(Stored dataset items)

● ● ●

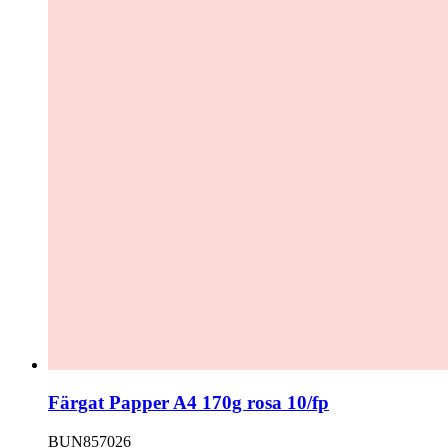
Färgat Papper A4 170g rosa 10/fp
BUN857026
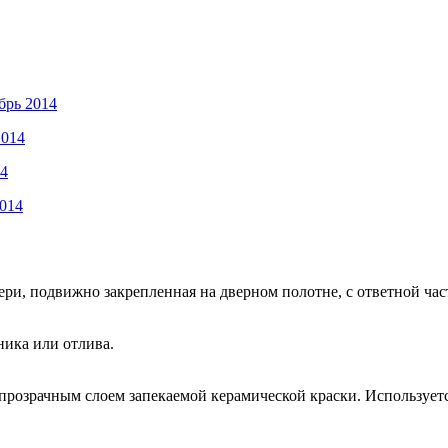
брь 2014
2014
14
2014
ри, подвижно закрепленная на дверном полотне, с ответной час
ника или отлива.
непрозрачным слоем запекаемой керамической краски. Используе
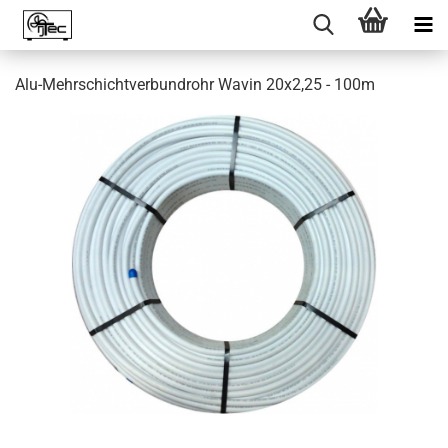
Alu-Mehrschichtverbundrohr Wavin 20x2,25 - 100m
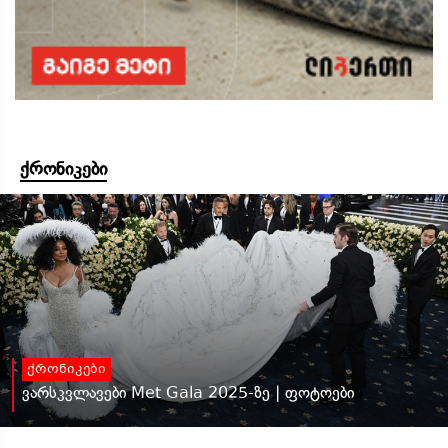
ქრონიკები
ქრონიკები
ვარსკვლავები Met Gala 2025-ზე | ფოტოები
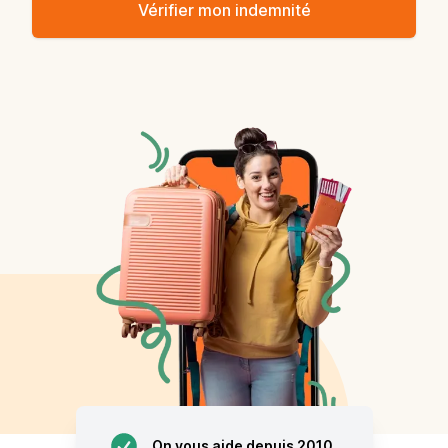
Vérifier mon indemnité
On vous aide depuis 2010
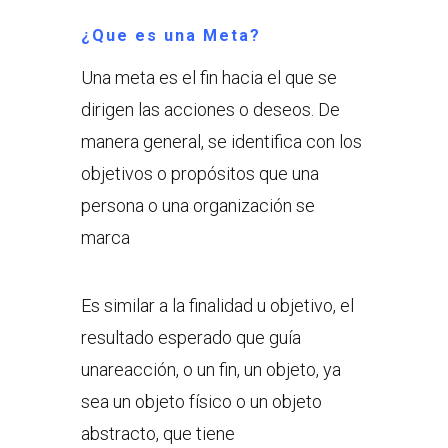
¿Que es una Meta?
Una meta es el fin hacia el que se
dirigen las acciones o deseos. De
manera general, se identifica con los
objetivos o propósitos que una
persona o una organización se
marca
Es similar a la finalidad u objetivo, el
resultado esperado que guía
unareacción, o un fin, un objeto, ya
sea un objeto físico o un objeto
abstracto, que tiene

● ● ●

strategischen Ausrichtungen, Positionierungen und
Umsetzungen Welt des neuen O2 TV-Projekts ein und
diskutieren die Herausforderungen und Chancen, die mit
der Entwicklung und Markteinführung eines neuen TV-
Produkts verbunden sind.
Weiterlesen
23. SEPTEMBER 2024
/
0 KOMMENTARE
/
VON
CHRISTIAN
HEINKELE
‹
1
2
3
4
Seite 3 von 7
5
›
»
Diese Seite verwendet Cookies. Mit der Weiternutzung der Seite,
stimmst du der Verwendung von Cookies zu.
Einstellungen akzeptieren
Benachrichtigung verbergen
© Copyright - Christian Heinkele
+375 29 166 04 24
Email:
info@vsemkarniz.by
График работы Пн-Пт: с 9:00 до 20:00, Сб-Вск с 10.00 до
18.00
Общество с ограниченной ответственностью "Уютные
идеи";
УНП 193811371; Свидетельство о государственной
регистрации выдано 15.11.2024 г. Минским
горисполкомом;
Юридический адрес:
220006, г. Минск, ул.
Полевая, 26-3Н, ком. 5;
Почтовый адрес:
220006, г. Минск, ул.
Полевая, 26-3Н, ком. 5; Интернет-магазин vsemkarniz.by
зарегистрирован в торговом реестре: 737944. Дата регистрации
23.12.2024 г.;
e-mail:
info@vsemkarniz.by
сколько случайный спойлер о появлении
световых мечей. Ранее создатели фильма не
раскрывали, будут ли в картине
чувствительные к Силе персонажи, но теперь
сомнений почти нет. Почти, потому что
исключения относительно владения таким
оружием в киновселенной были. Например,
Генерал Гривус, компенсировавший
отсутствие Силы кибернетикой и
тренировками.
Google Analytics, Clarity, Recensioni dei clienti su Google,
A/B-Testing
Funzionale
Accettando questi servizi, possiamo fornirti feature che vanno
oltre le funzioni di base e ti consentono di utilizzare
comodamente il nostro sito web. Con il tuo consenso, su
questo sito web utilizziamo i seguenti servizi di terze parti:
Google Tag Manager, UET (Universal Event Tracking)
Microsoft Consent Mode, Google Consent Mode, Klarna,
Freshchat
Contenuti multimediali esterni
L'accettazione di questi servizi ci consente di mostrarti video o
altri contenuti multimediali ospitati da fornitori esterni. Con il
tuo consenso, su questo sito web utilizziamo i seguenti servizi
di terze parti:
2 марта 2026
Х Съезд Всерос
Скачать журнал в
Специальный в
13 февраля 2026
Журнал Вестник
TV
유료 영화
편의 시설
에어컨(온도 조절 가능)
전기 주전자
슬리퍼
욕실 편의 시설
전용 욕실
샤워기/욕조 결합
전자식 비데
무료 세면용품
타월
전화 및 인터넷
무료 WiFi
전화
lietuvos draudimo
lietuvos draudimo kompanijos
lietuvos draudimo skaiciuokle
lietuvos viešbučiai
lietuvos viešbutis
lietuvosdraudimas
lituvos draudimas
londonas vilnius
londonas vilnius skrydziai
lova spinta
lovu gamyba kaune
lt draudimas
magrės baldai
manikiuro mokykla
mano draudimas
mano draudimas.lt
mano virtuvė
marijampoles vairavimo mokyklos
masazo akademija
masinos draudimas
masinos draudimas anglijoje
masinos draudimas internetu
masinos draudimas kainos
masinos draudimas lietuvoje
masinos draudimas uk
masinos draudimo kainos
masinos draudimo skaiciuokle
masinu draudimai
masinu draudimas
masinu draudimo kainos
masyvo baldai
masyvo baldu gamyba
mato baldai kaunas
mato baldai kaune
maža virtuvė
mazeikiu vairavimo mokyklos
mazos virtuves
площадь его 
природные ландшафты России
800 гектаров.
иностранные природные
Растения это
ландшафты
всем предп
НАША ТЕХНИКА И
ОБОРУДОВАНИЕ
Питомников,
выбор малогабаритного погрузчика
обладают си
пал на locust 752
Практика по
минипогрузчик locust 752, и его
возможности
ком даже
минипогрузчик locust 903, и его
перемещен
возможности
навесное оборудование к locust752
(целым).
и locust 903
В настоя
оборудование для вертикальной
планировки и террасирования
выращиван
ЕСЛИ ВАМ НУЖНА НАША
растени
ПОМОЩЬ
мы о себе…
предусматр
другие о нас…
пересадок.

● ● ●

PROBLEM REQUIREMENTS:
Give again exactly, and only, the lines above starting at the one with "Diese Seite verwendet" and ending at the one with "Accettando questi servizi, possiamo".

EXERCISE RESPONSE:
Diese Seite verwendet Cookies. Mit der Weiternutzung der Seite,
stimmst du der Verwendung von Cookies zu.
Einstellungen akzeptieren
Benachrichtigung verbergen
© Copyright - Christian Heinkele
+375 29 166 04 24
Email:
info@vsemkarniz.by
График работы Пн-Пт: с 9:00 до 20:00, Сб-Вск с 10.00 до
18.00
Общество с ограниченной ответственностью "Уютные
идеи";
УНП 193811371; Свидетельство о государственной
регистрации выдано 15.11.2024 г. Минским
горисполкомом;
Юридический адрес:
220006, г. Минск, ул.
Полевая, 26-3Н, ком. 5;
Почтовый адрес:
220006, г. Минск, ул.
Полевая, 26-3Н, ком. 5; Интернет-магазин vsemkarniz.by
зарегистрирован в торговом реестре: 737944. Дата регистрации
23.12.2024 г.;
e-mail:
info@vsemkarniz.by
сколько случайный спойлер о появлении
световых мечей. Ранее создатели фильма не
раскрывали, будут ли в картине
чувствительные к Силе персонажи, но теперь
сомнений почти нет. Почти, потому что
исключения относительно владения таким
оружием в киновселенной были. Например,
Генерал Гривус, компенсировавший
отсутствие Силы кибернетикой и
тренировками.
Google Analytics, Clarity, Recensioni dei clienti su Google,
A/B-Testing
Funzionale
Accettando questi servizi, possiamo fornirti feature che vanno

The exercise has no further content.